▶ _RECORD SET_:
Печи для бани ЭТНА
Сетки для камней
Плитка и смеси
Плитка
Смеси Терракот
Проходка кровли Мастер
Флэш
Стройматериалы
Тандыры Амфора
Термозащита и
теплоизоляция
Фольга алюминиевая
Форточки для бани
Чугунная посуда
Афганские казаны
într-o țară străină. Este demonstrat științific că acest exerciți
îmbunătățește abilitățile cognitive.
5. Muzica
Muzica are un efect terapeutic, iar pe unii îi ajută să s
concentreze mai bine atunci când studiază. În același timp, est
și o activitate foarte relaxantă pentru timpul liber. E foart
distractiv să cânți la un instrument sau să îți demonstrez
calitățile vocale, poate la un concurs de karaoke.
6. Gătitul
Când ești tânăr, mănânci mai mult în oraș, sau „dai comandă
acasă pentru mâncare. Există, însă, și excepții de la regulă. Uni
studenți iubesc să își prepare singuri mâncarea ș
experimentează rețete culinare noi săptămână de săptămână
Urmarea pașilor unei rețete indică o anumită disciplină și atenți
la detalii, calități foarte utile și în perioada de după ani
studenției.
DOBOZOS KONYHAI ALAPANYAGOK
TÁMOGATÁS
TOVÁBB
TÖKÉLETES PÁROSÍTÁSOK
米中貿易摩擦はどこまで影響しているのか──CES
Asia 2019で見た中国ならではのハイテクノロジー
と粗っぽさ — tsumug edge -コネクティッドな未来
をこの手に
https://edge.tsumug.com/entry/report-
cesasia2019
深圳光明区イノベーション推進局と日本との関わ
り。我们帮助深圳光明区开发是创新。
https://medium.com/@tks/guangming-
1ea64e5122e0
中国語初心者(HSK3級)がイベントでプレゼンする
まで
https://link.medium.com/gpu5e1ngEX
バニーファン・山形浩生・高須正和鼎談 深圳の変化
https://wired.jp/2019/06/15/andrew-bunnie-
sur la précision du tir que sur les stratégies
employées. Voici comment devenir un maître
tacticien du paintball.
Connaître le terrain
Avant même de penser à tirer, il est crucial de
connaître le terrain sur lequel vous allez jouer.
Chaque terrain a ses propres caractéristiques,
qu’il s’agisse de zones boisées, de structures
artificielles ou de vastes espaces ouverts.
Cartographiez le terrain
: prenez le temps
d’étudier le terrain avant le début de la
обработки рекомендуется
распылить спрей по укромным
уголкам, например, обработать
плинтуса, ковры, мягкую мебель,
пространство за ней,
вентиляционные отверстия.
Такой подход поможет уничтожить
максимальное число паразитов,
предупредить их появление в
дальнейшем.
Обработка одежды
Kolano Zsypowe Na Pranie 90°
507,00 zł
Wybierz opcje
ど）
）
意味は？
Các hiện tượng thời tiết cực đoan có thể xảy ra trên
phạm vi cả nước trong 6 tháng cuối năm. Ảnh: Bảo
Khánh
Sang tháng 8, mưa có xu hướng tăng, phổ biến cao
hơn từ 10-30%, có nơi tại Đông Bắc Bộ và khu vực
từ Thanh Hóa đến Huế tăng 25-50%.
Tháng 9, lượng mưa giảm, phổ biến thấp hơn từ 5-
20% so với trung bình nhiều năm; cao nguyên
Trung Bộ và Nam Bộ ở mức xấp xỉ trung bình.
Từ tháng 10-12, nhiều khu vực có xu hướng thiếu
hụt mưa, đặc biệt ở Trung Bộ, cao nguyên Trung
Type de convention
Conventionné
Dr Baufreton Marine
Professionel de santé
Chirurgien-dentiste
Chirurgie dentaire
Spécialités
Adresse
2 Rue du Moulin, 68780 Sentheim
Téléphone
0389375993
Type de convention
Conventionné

▶ _WORK REQUEST_: Return a word-for-word copy of the lines above from the one holding "Смеси Терракот" through the one holding "într-o țară străină.", with both of them included and nothing besides.

▶ _SOLUTION TO THE PROBLEM_:
Смеси Терракот
Проходка кровли Мастер
Флэш
Стройматериалы
Тандыры Амфора
Термозащита и
теплоизоляция
Фольга алюминиевая
Форточки для бани
Чугунная посуда
Афганские казаны
într-o țară străină. Este demonstrat științific că acest exerciți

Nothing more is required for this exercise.